Tentative schedule
Welcome
Talk
Embodied Multimodal Intelligence with Foundation Models
Oier Mees (UC Berkeley)
Despite considerable progress in robot learning and contrary to the expectations of the general public, the vast majority of robots deployed out in the real world today continue to remain restricted to a narrow set of preprogrammed behaviors for specific tasks. As robots become ubiquitous across human-centred environments, the need for "generalist" robots grows: how can we scale robot learning systems to generalize and adapt, allowing them to perform a wide range of everyday tasks in unstructured environments based on arbitrary, multimodal instructions from the users? In my work, I have focused on addressing the challenging problems of relating human language to a robot's multimodal perceptions and actions by introducing techniques that leverage self-supervision from uncurated data and common sense reasoning from foundation models from and for robotics.
Talk
Systems 1 and 2 for Robot Learning
Katerina Fragkiadaki (CMU)
Humans can successfully handle both mundane and new and rare tasks simply by thinking harder and being more focused. How can we develop robots that think harder and do better in out-of-distribution scenarios?

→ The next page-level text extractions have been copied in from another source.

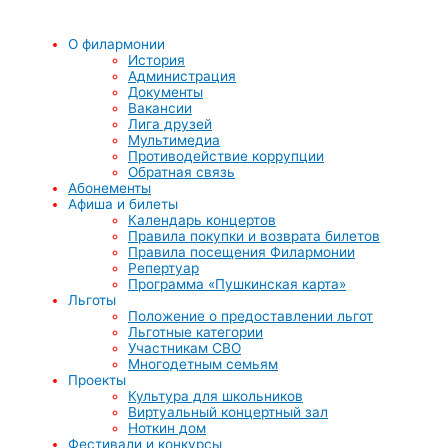
О филармонии
История
Администрация
Документы
Вакансии
Лига друзей
Мультимедиа
Противодействие коррупции
Обратная связь
Абонементы
Афиша и билеты
Календарь концертов
Правила покупки и возврата билетов
Правила посещения Филармонии
Репертуар
Программа «Пушкинская карта»
Льготы
Положение о предоставлении льгот
Льготные категории
Участникам СВО
Многодетным семьям
Проекты
Культура для школьников
Виртуальный концертный зал
Ноткин дом
Фестивали и конкурсы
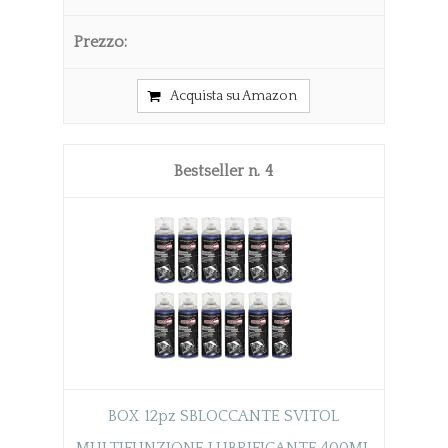
Acquista su Amazon
4
BOX 12pz SBLOCCANTE SVITOL
MULTIFUNZIONE LUBRIFICANTE 400ML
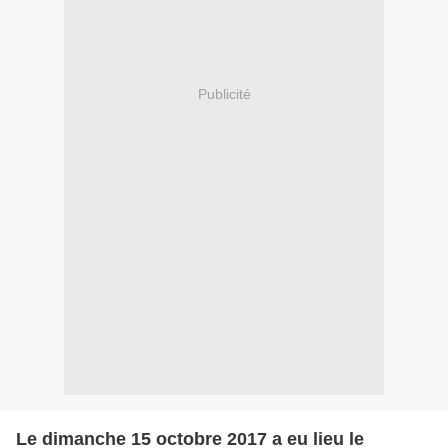
Publicité
Le dimanche 15 octobre 2017 a eu lieu le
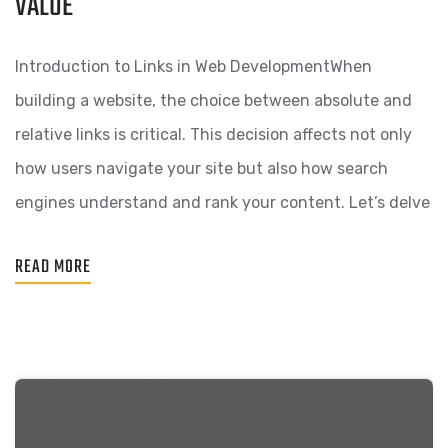
VALUE
Introduction to Links in Web DevelopmentWhen
building a website, the choice between absolute and
relative links is critical. This decision affects not only
how users navigate your site but also how search
engines understand and rank your content. Let’s delve
READ MORE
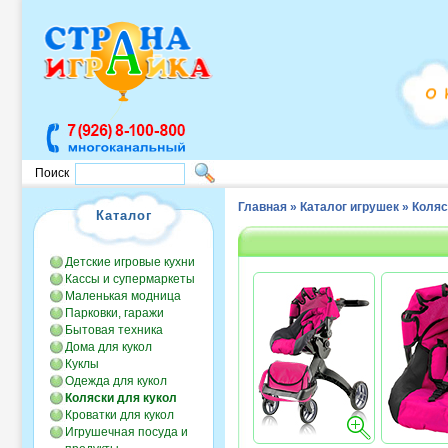
Поиск
Главная
»
Каталог игрушек
»
Коляс
Каталог
Детские игровые кухни
Кассы и супермаркеты
Маленькая модница
Парковки, гаражи
Бытовая техника
Дома для кукол
Куклы
Одежда для кукол
Коляски для кукол
Кроватки для кукол
Игрушечная посуда и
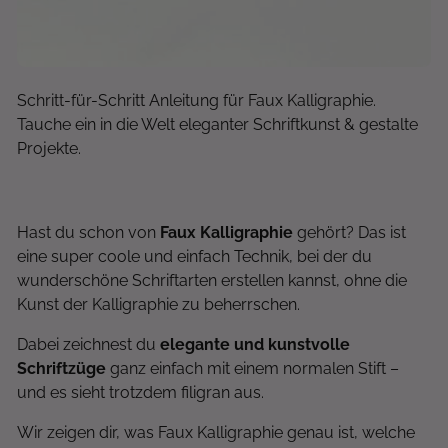
Schritt-für-Schritt Anleitung für Faux Kalligraphie.
Tauche ein in die Welt eleganter Schriftkunst & gestalte
Projekte.
Hast du schon von
Faux Kalligraphie
gehört? Das ist
eine super coole und einfach Technik, bei der du
wunderschöne Schriftarten erstellen kannst, ohne die
Kunst der Kalligraphie zu beherrschen.
Dabei zeichnest du
elegante und kunstvolle
Schriftzüge
ganz einfach mit einem normalen Stift –
und es sieht trotzdem filigran aus.
Wir zeigen dir, was Faux Kalligraphie genau ist, welche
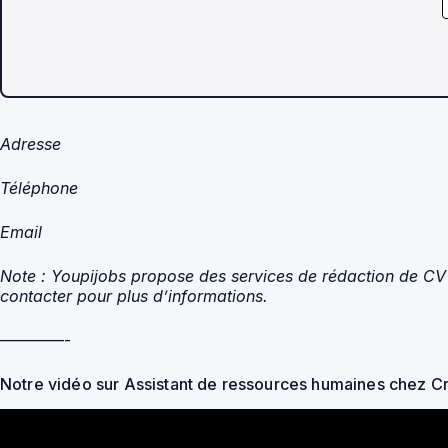
Adresse
Téléphone
Email
Note : Youpijobs propose des services de rédaction de CV e
contacter pour plus d’informations.
————-
Notre vidéo sur Assistant de ressources humaines chez C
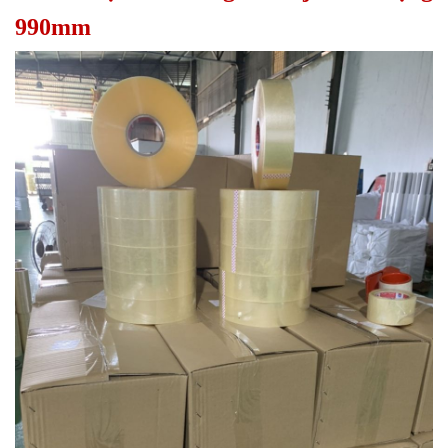
990mm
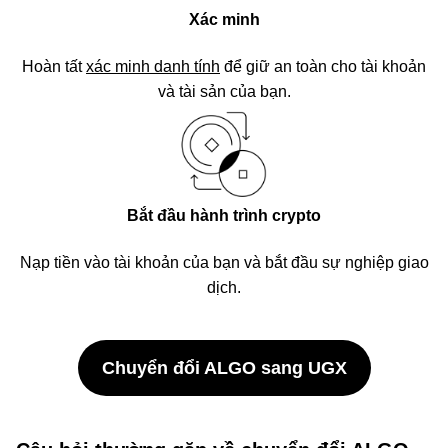
Xác minh
Hoàn tất
xác minh danh tính
để giữ an toàn cho tài khoản
và tài sản của bạn.
Bắt đầu hành trình crypto
Nạp tiền vào tài khoản của bạn và bắt đầu sự nghiệp giao
dịch.
Chuyển đổi ALGO sang UGX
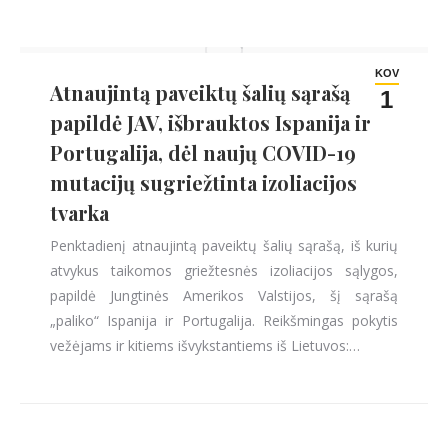
KOV
Atnaujintą paveiktų šalių sąrašą
1
papildė JAV, išbrauktos Ispanija ir
Portugalija, dėl naujų COVID-19
mutacijų sugriežtinta izoliacijos
tvarka
Penktadienį atnaujintą paveiktų šalių sąrašą, iš kurių
atvykus taikomos griežtesnės izoliacijos sąlygos,
papildė Jungtinės Amerikos Valstijos, šį sąrašą
„paliko“ Ispanija ir Portugalija. Reikšmingas pokytis
vežėjams ir kitiems išvykstantiems iš Lietuvos:…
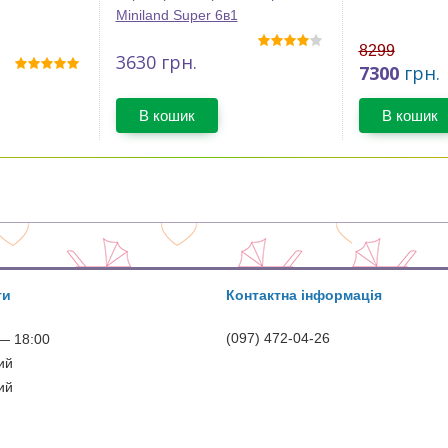
Miniland Super 6в1
8299
3630
грн.
7300
грн.
В кошик
В кошик
ти
Контактна інформація
(097) 472-04-26
— 18:00
ий
ий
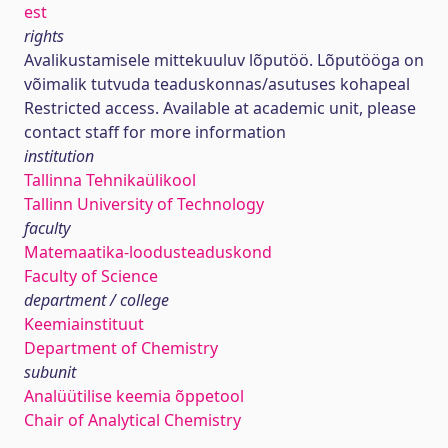
est
rights
Avalikustamisele mittekuuluv lõputöö. Lõputööga on
võimalik tutvuda teaduskonnas/asutuses kohapeal
Restricted access. Available at academic unit, please
contact staff for more information
institution
Tallinna Tehnikaülikool
Tallinn University of Technology
faculty
Matemaatika-loodusteaduskond
Faculty of Science
department / college
Keemiainstituut
Department of Chemistry
subunit
Analüütilise keemia õppetool
Chair of Analytical Chemistry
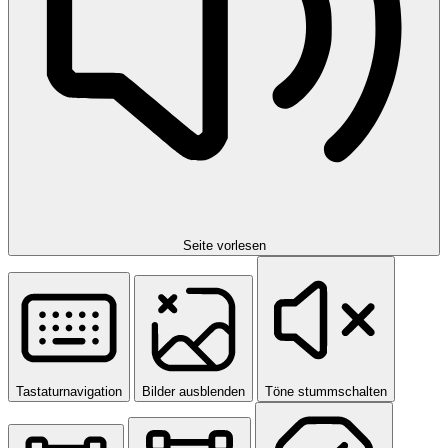
Seite vorlesen
Tastaturnavigation
Bilder ausblenden
Töne stummschalten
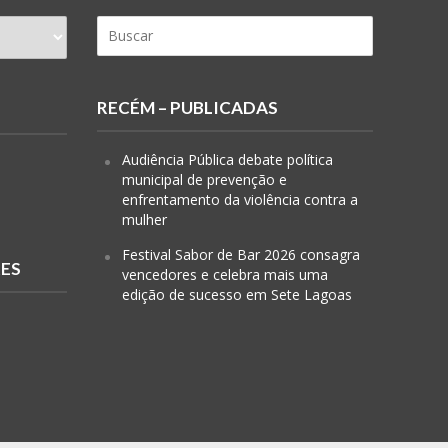
RECÉM – PUBLICADAS
Audiência Pública debate política
municipal de prevenção e
enfrentamento da violência contra a
mulher
Festival Sabor de Bar 2026 consagra
RES
vencedores e celebra mais uma
edição de sucesso em Sete Lagoas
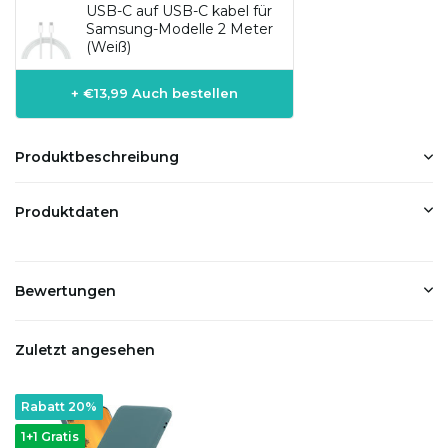
USB-C auf USB-C kabel für
Samsung-Modelle 2 Meter
(Weiß)
+ €13,99 Auch bestellen
Produktbeschreibung
Produktdaten
Bewertungen
Zuletzt angesehen
Rabatt 20%
1+1 Gratis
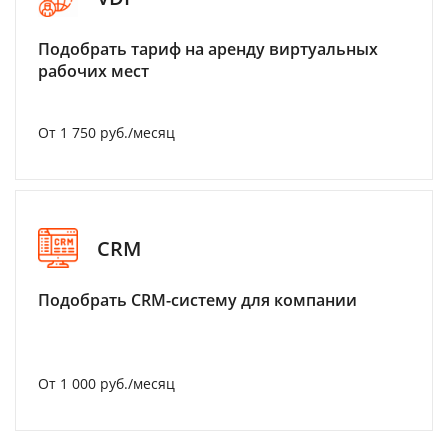
Подобрать тариф на аренду виртуальных
рабочих мест
От 1 750 руб./месяц
CRM
Подобрать CRM-систему для компании
От 1 000 руб./месяц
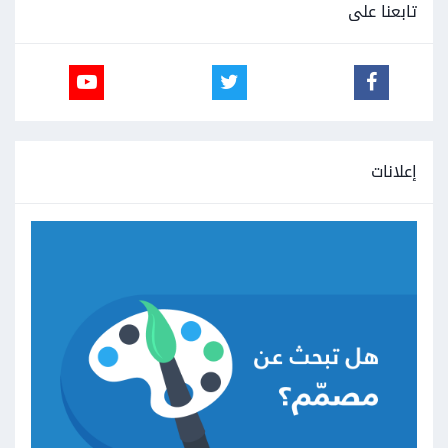
تابعنا على
إعلانات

In this talk, we will marry today's generative models and traditional evolutionary search to enable better generalization of robot policies, and the ability to test-time reason through difficult scenarios, akin to a robot system 2. We will discuss learning behaviours from videos with 3D video perception as well as through language instructions and corrections that shape the robots' reward functions on-the-fly, and help us automate robot training data collection in simulators and in the real world. We will also discuss the development of better and faster simulators as universal data engines for robotics.
Lunch Break
Poster Session
Robot Learning at KIT
Talk
Safe and Robust Real-World Robot Learning
Davide Tateo (TU Darmstadt)
Nowadays, it is clear that we need to incorporate learning methods to develop the robots of the future. However, learning is not enough to empower the robot to deal with challenging real-world scenarios: we need to enable the robots to adapt dynamically to the environment with online learning. To allow online learning in real robotic systems, we need to solve three key challenges: efficient learning, robustness to disturbances, and satisfaction of safety constraints. In this talk, we will discuss these challenges and show how to deploy learning methods in complex contact-rich dynamic tasks such as the robot Air Hockey setting.
Final Remarks
Speakers
Katerina Fragkiadaki
Katerina Fragkiadaki is the JPMorgan Chase Associate Professor in the Machine Learning Department in Carnegie Mellon University. She received her undergraduate diploma from Electrical and Computer Engineering in the National Technical University of Athens. She received her Ph.D. from University of Pennsylvania and was a postdoctoral fellow in UC Berkeley and Google research after that. Her work focuses on combining forms of common sense reasoning, such as spatial understanding and 3D scene understanding, with deep visuomotor learning. The goal of her work is to enable few-shot learning and continual learning for perception, action and language grounding. Her group develops methods for computer vision for mobile agents, 2D and 3D visual parsing, 2D-to-3D perception, vision-language grounding, learning of object dynamics, navigation and manipulation policies. Pioneering innovations of her group's research include 2D-to-3D geometry-aware neural networks for 3D understanding from 2D video streams, analogy-forming networks for memory-augmented few-shot visual parsing, and language-grounding in 2D and 3D scenes with bottom-up and top-down attention. Her work has been awarded with a best Ph.D. thesis award, an NSF CAREER award, AFOSR Young Investigator award, a DARPA Young Investigator award, Google, TRI, Amazon, UPMC and Sony faculty research awards. She is a program chair for ICLR 2024.
Davide Tateo
Davide Tateo is a Research Group Leader at the Intelligent Autonomous Systems Laboratory in the Computer Science Department of the Technical University of Darmstadt. He received his M.Sc. degree in Computer Engineering at Politecnico di Milano in 2014 and his Ph.D. in Information Technology from the same university in 2019. Davide Tateo worked in many areas of Robotics and Reinforcement Learning, Planning, and Perception. His main research interest is Robot Learning, focusing on high-speed motions, locomotion, and safety.
Oier Mees
Oier Mees is a PostDoc at UC Berkeley working with Prof. Sergey Levine. He received his PhD in Computer Science (summa cum laude) in 2023 from the Freiburg University supervised by Prof. Dr. Wolfram Burgard. His research focuses on robot learning, with the goal of enabling robots to intelligently interact with both the physical world and humans, and improve themselves over time. Concretely, he is interested in how we can build self-improving embodied foundation models that can generalize the same way humans do. His research has been nominated for (and received) several Best Paper Awards, including ICRA and RA-L. Previously, he also spent time at NVIDIA AI interning with Dieter Fox.